Washington — Tens of thousands of people may have taken advantage of the first-time homebuyer tax credit to defraud the government, according to an Internal Revenue Service watchdog official, in testimony that could jeopardize efforts to extend the popular program.

Treasury Inspector General for Tax Administration J. Russell George told members of a House panel that more than 19,000 people filed 2008 tax returns or amended returns claiming the credit for homes they had not yet bought. Those claims amounted to $139 million and it was unclear whether the IRS planned to verify that those purchases took place, he said.

George said his staff had identified another $500 million in claims, by some 74,000 taxpayers, where there were indications of prior home ownership.

According to George’s office, the IRS did not require taxpayers to provide documentation to substantiate the purchase of a home.

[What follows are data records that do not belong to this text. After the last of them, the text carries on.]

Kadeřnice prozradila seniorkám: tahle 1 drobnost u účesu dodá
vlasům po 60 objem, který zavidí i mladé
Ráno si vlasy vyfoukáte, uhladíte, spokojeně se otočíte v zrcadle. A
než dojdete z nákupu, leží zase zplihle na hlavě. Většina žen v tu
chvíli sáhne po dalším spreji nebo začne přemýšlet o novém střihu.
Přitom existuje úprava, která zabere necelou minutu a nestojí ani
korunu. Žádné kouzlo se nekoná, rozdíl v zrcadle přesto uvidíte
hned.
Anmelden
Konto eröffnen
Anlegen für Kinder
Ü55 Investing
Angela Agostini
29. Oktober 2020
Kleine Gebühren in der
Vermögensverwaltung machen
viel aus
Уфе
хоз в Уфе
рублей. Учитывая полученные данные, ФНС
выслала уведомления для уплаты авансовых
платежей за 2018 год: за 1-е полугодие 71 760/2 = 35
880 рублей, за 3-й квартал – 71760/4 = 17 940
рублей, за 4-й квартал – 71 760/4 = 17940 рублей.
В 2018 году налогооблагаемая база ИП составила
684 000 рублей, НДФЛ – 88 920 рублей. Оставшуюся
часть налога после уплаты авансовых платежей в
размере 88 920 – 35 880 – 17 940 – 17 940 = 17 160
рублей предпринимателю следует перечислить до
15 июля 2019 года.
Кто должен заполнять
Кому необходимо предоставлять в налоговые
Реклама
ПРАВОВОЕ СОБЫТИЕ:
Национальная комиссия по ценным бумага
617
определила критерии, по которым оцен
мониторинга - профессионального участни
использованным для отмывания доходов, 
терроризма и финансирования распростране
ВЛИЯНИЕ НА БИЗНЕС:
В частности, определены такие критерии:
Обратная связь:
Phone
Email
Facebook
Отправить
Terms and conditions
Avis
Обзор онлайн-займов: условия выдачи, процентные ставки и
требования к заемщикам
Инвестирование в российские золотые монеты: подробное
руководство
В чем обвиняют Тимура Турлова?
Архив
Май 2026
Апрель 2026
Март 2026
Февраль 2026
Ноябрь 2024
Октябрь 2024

The taxpayers were told by tax agency officials that the IRS was unable to accept such documentation electronically.

George told members of a House Ways and Means oversight subcommittee that his staff also found 580 taxpayers under age 18 who claimed $4 million in first-time homebuyer credit. One was 4 years old.

George said that while the IRS has since taken steps to tighten oversight, “some key controls were missing to prevent an individual from erroneously or fraudulently claiming the credit.”

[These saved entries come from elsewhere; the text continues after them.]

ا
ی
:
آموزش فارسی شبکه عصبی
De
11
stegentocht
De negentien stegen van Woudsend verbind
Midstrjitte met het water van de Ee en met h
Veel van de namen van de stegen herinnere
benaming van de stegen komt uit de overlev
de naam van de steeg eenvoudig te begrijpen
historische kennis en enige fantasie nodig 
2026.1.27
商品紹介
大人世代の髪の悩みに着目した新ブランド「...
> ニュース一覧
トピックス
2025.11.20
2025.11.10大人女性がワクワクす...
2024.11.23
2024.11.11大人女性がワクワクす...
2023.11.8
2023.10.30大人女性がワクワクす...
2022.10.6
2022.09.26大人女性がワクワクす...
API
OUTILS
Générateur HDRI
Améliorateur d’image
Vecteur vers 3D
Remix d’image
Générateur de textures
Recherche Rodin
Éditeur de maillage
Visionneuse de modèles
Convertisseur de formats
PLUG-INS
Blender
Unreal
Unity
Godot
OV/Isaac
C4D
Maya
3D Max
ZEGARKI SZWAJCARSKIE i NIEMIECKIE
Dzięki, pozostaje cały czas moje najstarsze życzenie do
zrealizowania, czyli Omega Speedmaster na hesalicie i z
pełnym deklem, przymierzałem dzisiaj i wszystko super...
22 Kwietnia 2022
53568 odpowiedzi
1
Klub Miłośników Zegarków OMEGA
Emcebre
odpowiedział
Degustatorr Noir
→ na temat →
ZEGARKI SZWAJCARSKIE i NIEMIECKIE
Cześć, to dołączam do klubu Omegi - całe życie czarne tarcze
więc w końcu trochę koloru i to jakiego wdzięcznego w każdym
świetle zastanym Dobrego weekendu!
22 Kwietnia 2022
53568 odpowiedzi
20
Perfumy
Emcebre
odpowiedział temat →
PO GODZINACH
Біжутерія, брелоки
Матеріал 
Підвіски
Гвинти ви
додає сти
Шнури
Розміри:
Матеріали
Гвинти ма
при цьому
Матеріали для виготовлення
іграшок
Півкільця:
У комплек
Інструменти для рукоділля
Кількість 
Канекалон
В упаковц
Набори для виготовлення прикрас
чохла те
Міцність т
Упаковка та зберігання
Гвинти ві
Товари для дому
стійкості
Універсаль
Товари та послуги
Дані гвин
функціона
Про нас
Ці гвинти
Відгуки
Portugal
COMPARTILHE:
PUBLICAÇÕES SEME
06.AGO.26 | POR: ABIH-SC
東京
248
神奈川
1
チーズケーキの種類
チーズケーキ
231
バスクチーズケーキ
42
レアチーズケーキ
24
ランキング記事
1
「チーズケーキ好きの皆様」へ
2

Rep. John Lewis, D-Ga., chairman of the subcommittee, said he was concerned that the quick IRS response to the new credit came at a cost. “There are possibly hundreds of millions of dollars that have been paid to taxpayers who are not entitled to the credit,” he said.

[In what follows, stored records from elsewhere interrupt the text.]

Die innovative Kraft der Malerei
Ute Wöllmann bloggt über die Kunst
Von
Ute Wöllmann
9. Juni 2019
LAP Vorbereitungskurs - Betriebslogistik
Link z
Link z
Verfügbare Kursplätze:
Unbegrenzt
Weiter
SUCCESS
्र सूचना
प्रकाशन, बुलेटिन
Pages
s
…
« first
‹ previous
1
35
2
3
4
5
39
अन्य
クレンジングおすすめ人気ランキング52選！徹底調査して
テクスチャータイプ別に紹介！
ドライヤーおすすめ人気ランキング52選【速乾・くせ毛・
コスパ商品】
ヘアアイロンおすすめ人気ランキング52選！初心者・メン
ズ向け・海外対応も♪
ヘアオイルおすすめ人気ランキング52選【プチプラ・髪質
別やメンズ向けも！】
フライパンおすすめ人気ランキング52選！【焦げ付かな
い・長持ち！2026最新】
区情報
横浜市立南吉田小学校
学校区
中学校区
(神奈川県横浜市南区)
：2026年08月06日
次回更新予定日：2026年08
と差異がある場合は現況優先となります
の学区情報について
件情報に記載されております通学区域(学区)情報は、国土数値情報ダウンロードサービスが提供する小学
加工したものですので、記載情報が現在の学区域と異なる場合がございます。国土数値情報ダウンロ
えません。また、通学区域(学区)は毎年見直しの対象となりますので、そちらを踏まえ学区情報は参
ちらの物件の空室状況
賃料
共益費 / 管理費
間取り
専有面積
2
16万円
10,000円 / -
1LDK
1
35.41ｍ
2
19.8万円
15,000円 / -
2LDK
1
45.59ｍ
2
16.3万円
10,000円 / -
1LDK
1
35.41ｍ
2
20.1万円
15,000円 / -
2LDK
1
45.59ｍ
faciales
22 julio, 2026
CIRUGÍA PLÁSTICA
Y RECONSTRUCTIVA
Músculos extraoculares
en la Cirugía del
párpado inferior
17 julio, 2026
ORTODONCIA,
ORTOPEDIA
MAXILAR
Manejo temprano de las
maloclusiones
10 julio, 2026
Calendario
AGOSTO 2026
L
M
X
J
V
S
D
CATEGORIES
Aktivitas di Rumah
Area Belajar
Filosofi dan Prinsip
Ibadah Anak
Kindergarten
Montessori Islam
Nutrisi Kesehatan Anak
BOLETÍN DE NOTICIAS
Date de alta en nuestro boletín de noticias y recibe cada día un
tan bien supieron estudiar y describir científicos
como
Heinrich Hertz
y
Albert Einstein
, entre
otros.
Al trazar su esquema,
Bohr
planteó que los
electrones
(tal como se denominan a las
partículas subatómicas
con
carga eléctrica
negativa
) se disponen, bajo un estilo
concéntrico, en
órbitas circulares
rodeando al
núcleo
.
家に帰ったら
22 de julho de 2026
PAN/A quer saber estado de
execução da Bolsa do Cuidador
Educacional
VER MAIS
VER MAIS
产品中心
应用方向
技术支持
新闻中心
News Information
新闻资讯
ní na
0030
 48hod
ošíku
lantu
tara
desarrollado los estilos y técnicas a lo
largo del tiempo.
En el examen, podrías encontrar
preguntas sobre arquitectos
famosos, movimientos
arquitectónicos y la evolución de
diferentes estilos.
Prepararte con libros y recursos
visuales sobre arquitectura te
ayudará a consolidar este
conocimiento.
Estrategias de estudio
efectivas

The top Republican on the panel, Rep. Charles Boustany, Jr., of Louisiana, said that while the issue of extending the credit was not the purpose of the hearing, “every time Congress creates a new refundable credit … the incentive for fraud is magnified.”

Linda Stiff, IRS’ deputy commissioner for services and enforcement, agreed that “any time that there is an opportunity to receive cash back it tends to attract people that might have an intent to defraud the government.” The agency “recognizes that there is potential for both fraud and errors” when a new tax credit is enacted. She said agency staff members “will vigorously pursue those who filed fraudulent claims.”

The homebuyer credit was a key element of the $787 billion stimulus package enacted last February. Under the measure, low- and middle-income first-time homebuyers purchasing a home between Jan. 1 and Nov. 30 of this year could claim a credit of up to $8,000 on their 2008 or 2009 income tax return.

The IRS has processed claims from more than 1.5 million individuals or families, according to the agency.

General Accountability Office officials, in a report to the subcommittee, said that represented about $10 billion in tax revenue.

With the program scheduled to expire in a month and the housing market’s recovery still shaky, there have been proposals in Congress to extend and expand it.

At one end, House Majority Leader Steny Hoyer, D-Md., said the program should be extended for a month while lawmakers take another look at how it is being run. On the other end, Sen. Johnny Isakson, R-Ga., with the backing of banking committee chairman Christopher Dodd, D-Conn., wants to extend it through next June 30, and expand it to include all homebuyers, at an estimated cost of $16.7 billion.